The required output holds only the lines from the one containing "human brain processes" through the end of the material below, copied exactly, please, with no pictures.
++++++++
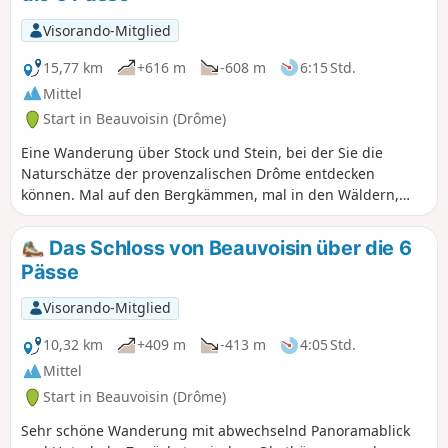
Wanderung von Jacky Anx:
https://www.visorando.com/randonnee-beau...
Visorando-Mitglied
15,77 km
+616 m
-608 m
6:15 Std.
Mittel
Start in Beauvoisin (Drôme)
Eine Wanderung über Stock und Stein, bei der Sie die
Naturschätze der provenzalischen Drôme entdecken
können. Mal auf den Bergkämmen, mal in den Wäldern,
werden Sie eine herrliche Natur entdecken. Zu jeder
Jahreszeit empfehlenswert! Sie passieren nicht weniger als
Das Schloss von Beauvoisin über die 6
sechs Pässe mit atemberaubenden Ausblicken, manchmal
Pässe
bis zum Mittelmeer und gegenüber auf den Dévoluy.
Visorando-Mitglied
10,32 km
+409 m
-413 m
4:05 Std.
Mittel
Start in Beauvoisin (Drôme)
Sehr schöne Wanderung mit abwechselnd Panoramablick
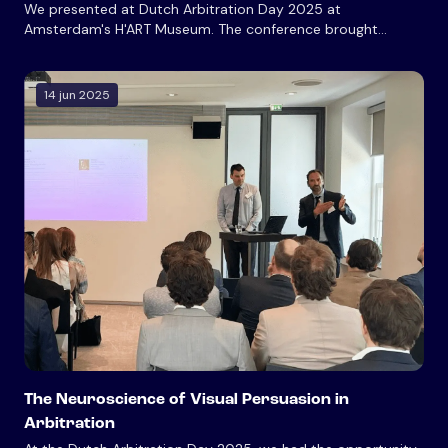
We presented at Dutch Arbitration Day 2025 at
Amsterdam's H'ART Museum. The conference brought
together over 220 arbitration professionals to explore Mind
over Matter(s): the Tribunal's Take—examining how the
human brain processes information and makes decisions in
14 jun 2025
arbitration contexts.
The Neuroscience of Visual Persuasion in
Arbitration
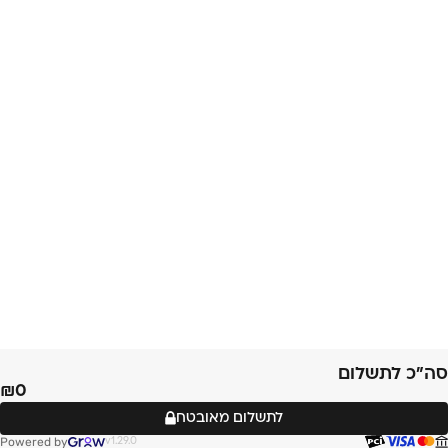
סה״כ לתשלום
0
לתשלום מאובטח
Powered by
v1.29.0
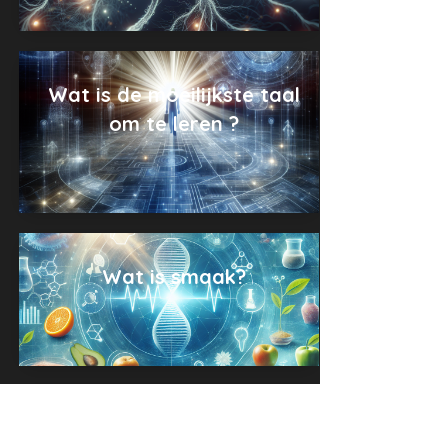
Wat is de moeilijkste taal
om te leren ?
Wat is smaak?
waarom lijkt Django een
++++++++
_Exercise solution_.
human brain processes information and makes decisions in
14 jun 2025
arbitration contexts.
The Neuroscience of Visual Persuasion in
Arbitration
סה״כ לתשלום
0
לתשלום מאובטח
Powered by
v1.29.0
Wat is de moeilijkste taal
om te leren ?
Wat is smaak?
waarom lijkt Django een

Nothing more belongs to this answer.